To speak about these universal themes, Amada uses a material that shares properties with water, but has a completely different composition: that material is plastic. Like water, plastic can be transparent and interact with light, creating intricate illusions of visible and invisible. Like water, plastic assumes softer or harsher forms. Like water (tsunamis, floods, storms) plastic has a threatening nature but has also become a necessity for human life in the contemporary era: it allows us to filter contaminated water and is indispensable for medical devices that augment our bodies.
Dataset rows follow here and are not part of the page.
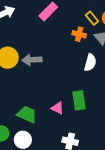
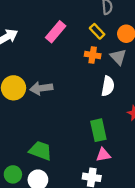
yellow rectangle: (92, 18) -> (97, 31), moved
pink triangle: (58, 108) -> (103, 155), moved, turned -32

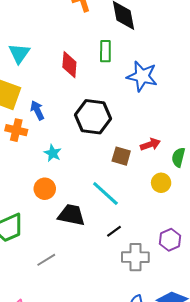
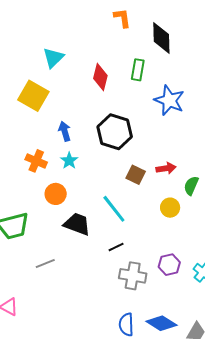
blue arrow: (37, 110) -> (65, 131), moved
orange cross: (16, 130) -> (36, 161), moved

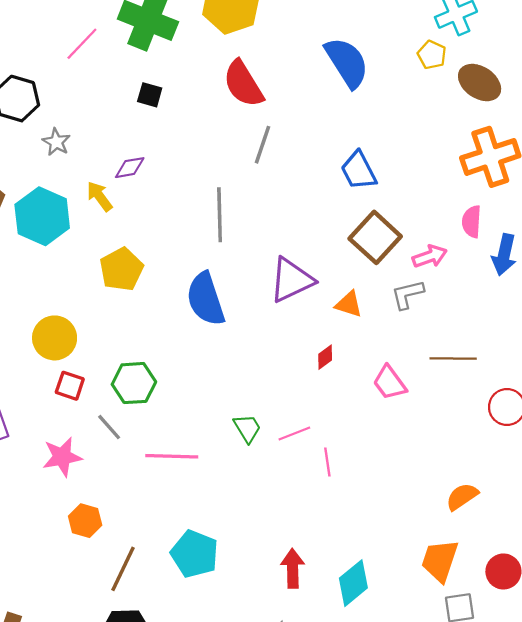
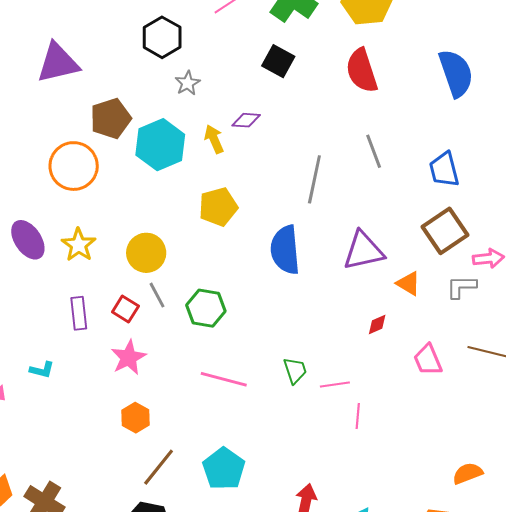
black square: (150, 95) -> (278, 61), size x1.4
gray line: (262, 145) -> (374, 151), moved, turned -52
red square: (70, 386) -> (125, 309), moved
gray line: (109, 427) -> (157, 295), moved
pink star: (62, 457) -> (129, 358), turned -30

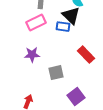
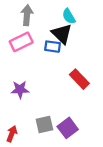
purple star: (32, 55) -> (20, 90), moved
gray square: (56, 73) -> (44, 124), moved

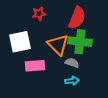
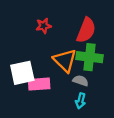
white square: (20, 42) -> (22, 73), moved
cyan arrow: (72, 81) -> (81, 101), turned 112

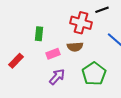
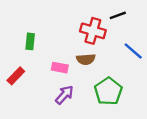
green rectangle: (39, 34) -> (30, 41), moved
pink rectangle: (53, 54) -> (60, 68), turned 32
But unlike water, plastic does not regenerate, does not nourish, and does not naturally participate in the cycle of life. To address the complexity of these relationships at the core of our civilization, Mayumi Amada will present in the Gordon Parks Gallery installations that take viewers through representations of ways in which water manifests its generative and endlessly transformative power. All the natural elements presented in this exhibition—mushrooms, water lilies, blooming flowers—are illusions masterfully crafted in plastic (repurposed bottles and caps, packing foam, discarded grocery bags, and more). Amada imagines a fictional relationship between these two materials: water and plastic. “These artificial water lilies dream of going back to the soil when scientists find effective ways to break down plastic.” (from the artist statement about the installation My Dream: Going Back to Soil, 2021, packing foam, glue, paper brads, variable dimension). Her artworks encourage us in a gentle and poetic way to reflect on the deep connection that we, as humans, have with both the natural and with the artificial world.

The opening reception takes place 5–7:30 p.m., Friday, April 21, with an artist’s talk starting at 7. Gallery hours are 1–7 p.m., Monday to Thursday, April 24–June 22. The gallery is located at the university’s Saint Paul Campus on the third floor of the Library and Learning Center, 645 East Seventh Street.